As described above, the inductor 100 according to the embodiment of the present invention can improve the inductance property and DC-bias property even at a high frequency of 1 MHz or more using the magnetic material including the metal magnetic body powder having a relatively higher saturated magnetization value than that of an ferrite oxide-based material as a material for manufacture of the device body 110. In this case, since the metal magnetic body powder 130 having a high saturated magnetization value is used as the magnetic body material, problems related to a decrease in inductance property and low direct current overlapping property due to the magnetic saturation can be solved, and there is no need to form a separate non-magnetic body gap layer. Accordingly, the inductor according to the present invention includes the device body manufactured using the magnetic material containing the metal particle having a high saturated magnetization value, and in comparison with the case in which only the ferrite material is used as the magnetic material, the high inductance property and DC-bias property can be exhibited even at a high frequency band of 1 MHz or more.

Next, the composite used for manufacturing the device body 110 of the above-mentioned inductor 100 will be described in detail. Here, overlapping description of the above-mentioned inductor 100 will be omitted or simplified.

FIG. 3 is a view showing a unit structure of the composite according to the embodiment of the present invention. Referring to FIGS. 1 to 3, the composite 131 according to the embodiment of the present invention is a composite for manufacture of the device body of the deposition type or thin film type power inductor used in a frequency band of 1 MHz or more, which may be composed of predetermined magnetic materials 132, 134 and 136, and the binder 138. The magnetic materials 132, 134 and 136 may be three or more kinds of magnetic body particles. For example, the magnetic materials are composed of magnetic powders 131 having a spherical or substantially spherical shape and a metal magnetic body powder 136 more amorphous than the magnetic powders, and the magnetic powders 131 may include an alloy particle 132 and a ferrite particle 134.

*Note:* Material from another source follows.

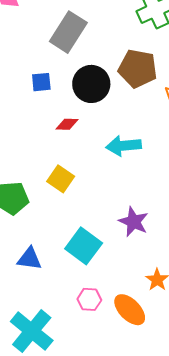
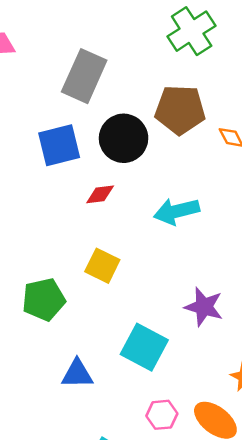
blue square: (41, 82) -> (59, 145), size x1.6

The alloy particle 132 may be a magnetic material having a relatively larger level of contribution to improvement of permeability of the inductor than that of the ferrite particle 134. The alloy particle 132 may be constituted by a core particle 132a and an oxide layer 132b formed on the core particle 132a. Iron-based alloy particle may be used as the core particle 132a. For example, at least one of Fe—Si, Fe—Al, Fe—N, Fe—C, Fe—B, Fe—Co, Fe—P, Fe—Ni—Co, Fe—Cr, Fe—Si—Al, Fe—Si—Cr, and Fe—Si—B—Cr may be used as the alloy particle 132. The oxide layer 132b may be a film formed by oxidizing the core particle 132a. Accordingly, the oxide layer 132b may be a film formed of a material such as FeO, Fe₂O₃, and Fe₃O₄ when the core particle 132a is the iron-based alloy particle. In addition, in order to maximize a magnetic property effect, the oxide layer may be a film using ferrite, which is partially substituted with a metal ion such as Ni, Cu, Zn, or the like.

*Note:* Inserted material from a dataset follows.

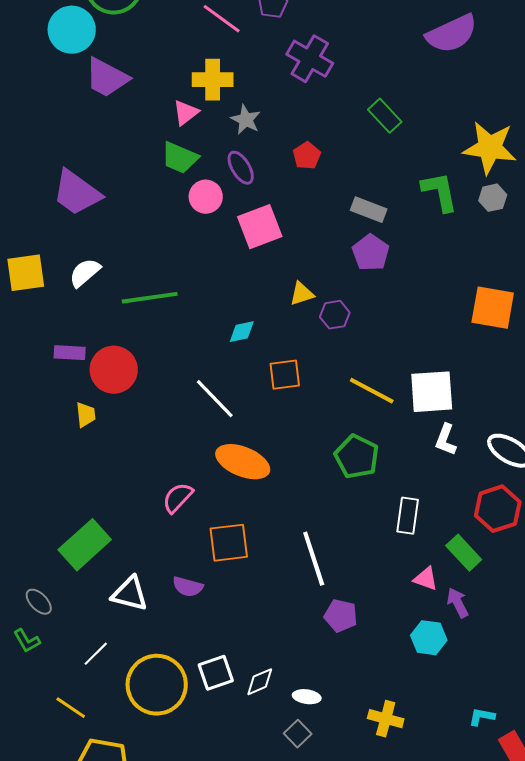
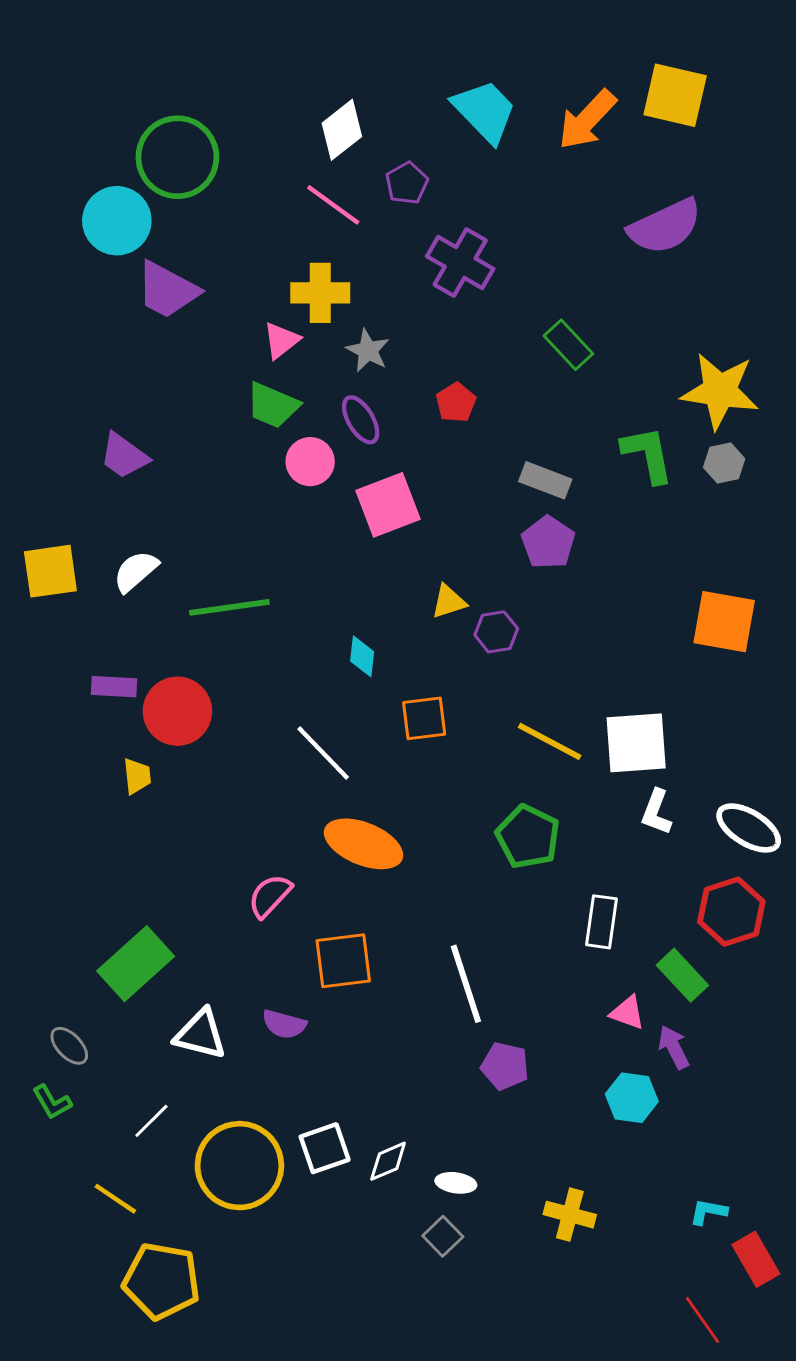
purple trapezoid: (77, 193) -> (124, 456), size x0.7
cyan diamond: (242, 332) -> (362, 656), turned -72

The ferrite particle 134 may be a magnetic material having a relatively larger Q value of the inductor than that of the alloy particle 132. Various kinds of ferrite-based magnetic particles may be used as the ferrite particle 134. For example, Ni—Zn or Ni—Zn—Cu ferrite particle may be used as the ferrite particle 134. Here, Ni—Zn ferrite particle may be used as the ferrite particle 134, and alternatively, ferrite that selectively contains Fe2O3, NiO, ZnO and CuO may be used as the ferrite particle.

The metal magnetic body particle 136 may be a magnetic material that contributes to improvement of permeability and Q property of the inductor. In addition, the metal magnetic body particle 136 may be used as a material that largely increases a filling rate of the magnetic material with respect to the composite 131. For example, the metal magnetic body particle 136 may be formed of a pure iron particle 136a and an insulating film 136b formed on a surface of the pure iron particle 136a.

The pure iron particle 136a may be a pure iron particle having a purity of 99 wt %. The pure iron particle 136a may have a relatively lower hardness than that of the alloy particle 132 and the ferrite particle 134. Accordingly, the pure iron particle 136a may be deformed in a shape corresponding to an empty space between the spherical magnetic materials 132 and 134 except for the pure iron particle 136a to fill the empty space during the manufacturing process of the composite 131. The amorphous pure iron particle 136a can further increase the filling ratio of the magnetic material with respect to the composite 131.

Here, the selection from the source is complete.